The obvious concern is still unforeseen exploits, which is where a multilayered security approach and the reduction of single point-of-failures is so critical 

“It is the most effective use for the technology we have developed so far, whether that is monitoring network traffic for anomalies in activity or taking on the detailed communication of reporting and notification when an incident occurs, such as an attempted or successful intrusion,” Ms Newman says. 

AI and ML could also be valuable in monitoring the availability of systems. By analysing and building models of power output and demand, or traffic and resource utilisation, cities will be able to become truly “smart”, rather than just internet-connected, says Regina Bluman, head of brand and marketing at IT systems and service provider Logicalis UK.

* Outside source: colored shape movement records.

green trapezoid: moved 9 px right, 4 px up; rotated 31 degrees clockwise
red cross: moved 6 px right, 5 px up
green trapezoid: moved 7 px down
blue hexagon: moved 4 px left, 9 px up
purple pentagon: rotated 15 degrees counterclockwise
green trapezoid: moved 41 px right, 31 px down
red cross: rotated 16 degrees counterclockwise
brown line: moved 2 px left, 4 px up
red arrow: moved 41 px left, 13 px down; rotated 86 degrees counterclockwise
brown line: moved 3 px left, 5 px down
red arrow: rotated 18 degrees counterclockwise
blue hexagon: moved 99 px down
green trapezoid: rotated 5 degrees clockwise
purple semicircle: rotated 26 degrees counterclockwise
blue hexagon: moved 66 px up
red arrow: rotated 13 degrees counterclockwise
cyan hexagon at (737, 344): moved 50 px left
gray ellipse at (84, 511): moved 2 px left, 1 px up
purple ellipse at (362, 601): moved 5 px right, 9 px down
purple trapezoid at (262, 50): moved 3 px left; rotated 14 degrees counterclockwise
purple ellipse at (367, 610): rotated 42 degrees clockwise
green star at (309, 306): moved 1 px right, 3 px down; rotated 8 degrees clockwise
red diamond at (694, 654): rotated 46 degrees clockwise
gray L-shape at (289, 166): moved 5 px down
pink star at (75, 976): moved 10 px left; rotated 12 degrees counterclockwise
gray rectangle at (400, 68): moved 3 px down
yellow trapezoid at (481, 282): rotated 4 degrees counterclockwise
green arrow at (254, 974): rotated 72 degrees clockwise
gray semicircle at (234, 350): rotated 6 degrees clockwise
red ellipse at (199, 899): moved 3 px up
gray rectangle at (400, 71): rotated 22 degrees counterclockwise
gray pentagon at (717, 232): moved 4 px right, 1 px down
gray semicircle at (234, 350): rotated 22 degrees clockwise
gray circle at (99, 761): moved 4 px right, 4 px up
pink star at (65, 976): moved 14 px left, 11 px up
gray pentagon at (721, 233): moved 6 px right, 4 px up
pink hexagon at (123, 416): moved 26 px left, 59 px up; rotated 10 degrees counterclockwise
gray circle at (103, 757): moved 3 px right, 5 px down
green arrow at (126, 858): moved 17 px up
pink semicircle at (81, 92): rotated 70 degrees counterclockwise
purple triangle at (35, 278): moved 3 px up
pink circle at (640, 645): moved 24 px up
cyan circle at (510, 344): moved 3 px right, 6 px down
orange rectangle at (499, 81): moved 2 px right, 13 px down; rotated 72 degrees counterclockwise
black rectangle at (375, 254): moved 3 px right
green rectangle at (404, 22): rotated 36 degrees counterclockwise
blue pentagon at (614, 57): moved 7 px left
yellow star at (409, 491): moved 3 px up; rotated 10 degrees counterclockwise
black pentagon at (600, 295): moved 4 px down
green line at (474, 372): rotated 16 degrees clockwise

“The obvious concern is still unforeseen exploits, which is where a multilayered security approach and the reduction of single point-of-failures is so critical,” she says. This can only be achieved through taking a multifaceted view of any IoT project under consideration, she adds. While a particular line of business may be the most invested,  “it is critical that these projects are reviewed and approved from both a data security and privacy perspective to ensure that there are no ‘blind spots’ when scoping vulnerabilities”, Ms Bluman adds.

People power

However, while AI and ML can play a significant role in helping defend against these risks, Mr Maxim notes that they are “not the magic elixir” that will solve all cybersecurity problems with smart cities. Firms should now start creating private/public partnerships with a trusted network of independent, government, and community partners for resource and intelligence sharing, he says. 

“Some of the largest US cities in the race to digitise, like New York and Los Angeles, have developed successful partnerships with federal bureaus, academia, and security and technology vendors to share intelligence and resources to bolster defences for all.”

It is important to form an integrated security operations centre and share resources, implement critical asset protection programmes, conduct annual risk assessments and testing, and educate employees, developers, and decision makers about security.

“More than ever, the broad ecosystem of suppliers, customers, governments, and regulators needs to engage in the security conversation. Educating business decision makers ensures they understand the consequences of their decisions and makes funding your security programme easier,” notes Mr Maxim. 

It seems clear that while AI and ML will play a key role in securing the smart cities of the future, success ultimately depends on people. 

“AI systems are only as safe and secure as the people charged with protecting them,” says Ms Newman. “It’s a custodian role that still ultimately sits with skilled individuals and teams, not with autonomous IT alone.”